27歳のエドワーズは現在7連勝中で、ウェルター級の赤丸急上昇株だ。先ごろ、ブライアン・バーバリーナ、ドナルド・セラーニといった難敵を乗り越え、ロンドンでの前戦(2019年3月)はブラジリアン柔術黒帯のグンナー・ネルソンをグラウンドでも制して判定勝ちを収めている。現役ウェルター級ファイターの連勝記録は王者カマル・ウスマンの10連勝だが、エドワーズの記録はそれに次ぐ第2位だ。これほどの実績にもかかわらず、昨今のエドワーズの話題といえば、そのロンドンのバックステージでホルヘ・マスビダルに張り倒されたことばかり・・・。現在、最も過小評価されている選手の1人とも言われるエドワーズにとっては、今回の試合はトップランカーのドス・アンジョスを相手に、オールラウンドな実力を見せつけるチャンスに他ならない。

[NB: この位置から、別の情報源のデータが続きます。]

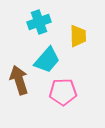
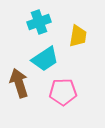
yellow trapezoid: rotated 10 degrees clockwise
cyan trapezoid: moved 2 px left, 1 px up; rotated 16 degrees clockwise
brown arrow: moved 3 px down
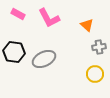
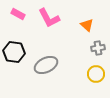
gray cross: moved 1 px left, 1 px down
gray ellipse: moved 2 px right, 6 px down
yellow circle: moved 1 px right
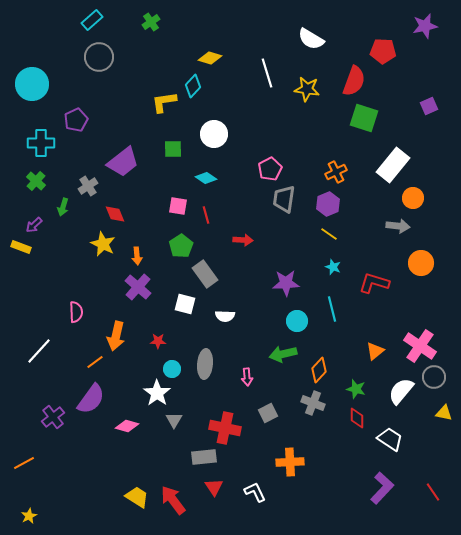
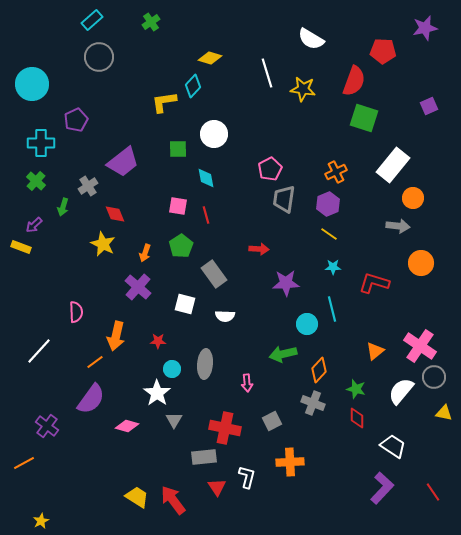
purple star at (425, 26): moved 2 px down
yellow star at (307, 89): moved 4 px left
green square at (173, 149): moved 5 px right
cyan diamond at (206, 178): rotated 45 degrees clockwise
red arrow at (243, 240): moved 16 px right, 9 px down
orange arrow at (137, 256): moved 8 px right, 3 px up; rotated 24 degrees clockwise
cyan star at (333, 267): rotated 21 degrees counterclockwise
gray rectangle at (205, 274): moved 9 px right
cyan circle at (297, 321): moved 10 px right, 3 px down
pink arrow at (247, 377): moved 6 px down
gray square at (268, 413): moved 4 px right, 8 px down
purple cross at (53, 417): moved 6 px left, 9 px down; rotated 15 degrees counterclockwise
white trapezoid at (390, 439): moved 3 px right, 7 px down
red triangle at (214, 487): moved 3 px right
white L-shape at (255, 492): moved 8 px left, 15 px up; rotated 40 degrees clockwise
yellow star at (29, 516): moved 12 px right, 5 px down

「ドス・アンジョスは前回、ケビン・リーに強い勝ち方をした」とエドワーズはドス・アンジョスを評している。「この試合を見ていて、オレは彼と戦わないといけないと思った。彼は元(ライト級)チャンピオンだ。オレはこれからチャンピオンになる。だから彼を倒すことは、タイトル戦線への宣戦布告になる。オレの実績にとって大きな勲章になるんだ。オレはこういう試合を待っていた。自分の実力を証明することが本当に楽しみだ」

そんなエドワーズの前回の黒星は遡ること3年半前の2015年12月、ウスマンに判定負けを喫したものだった。そのウスマンは今ではウェルター級のチャンピオンになっている。

「今のオレは、あの時のオレとは全くの別人に生まれ変わっている」とエドワーズはウスマン戦を振り返る。「当時のオレはただの子供だった。UFCに入ったばかりの若造だったんだ。でも今のオレはUFCのベテランで、歴戦の勇士だ。ウスマンと比べても、格段に大きく進化している」

「ウスマンがベルトを取ったことで、オレのモチベーションも大いに高まっている。オレはこれからも勝ち星を重ねてタイトルマッチにたどり着き、ウスマンにリベンジしたい。そのことを本当に楽しみにしているんだ。3年前に負けて以来、オレもウスマンも負け知らずだ。そしてリマッチでオレはベルトを奪い取り、勝ち星も取り戻す。こんな完璧なストーリーがあるかい。だからオレが挑戦するまで、ウスマンにはベルトを持ち続けていてほしいんだ」

「オレは勢いが大事だと思っている。勝ったり負けたりしている選手もいる中で、UFC最激戦階級で7連勝していることには、なにがしかの意味があると思っているんだ」とエドワーズは将来のタイトル獲得に自信を見せる。「7連勝していてタイトルに挑戦したことがない選手など、他にいるかい」

関節技の鬼 vs. プロボクサーの異色対決

UFCファイトナイト・サンアントニオのセミメインイベントでは、アレクセイ・オレイニク(ロシア)対ウォルト・ハリス(アメリカ)の米露ヘビー級対決が行われる。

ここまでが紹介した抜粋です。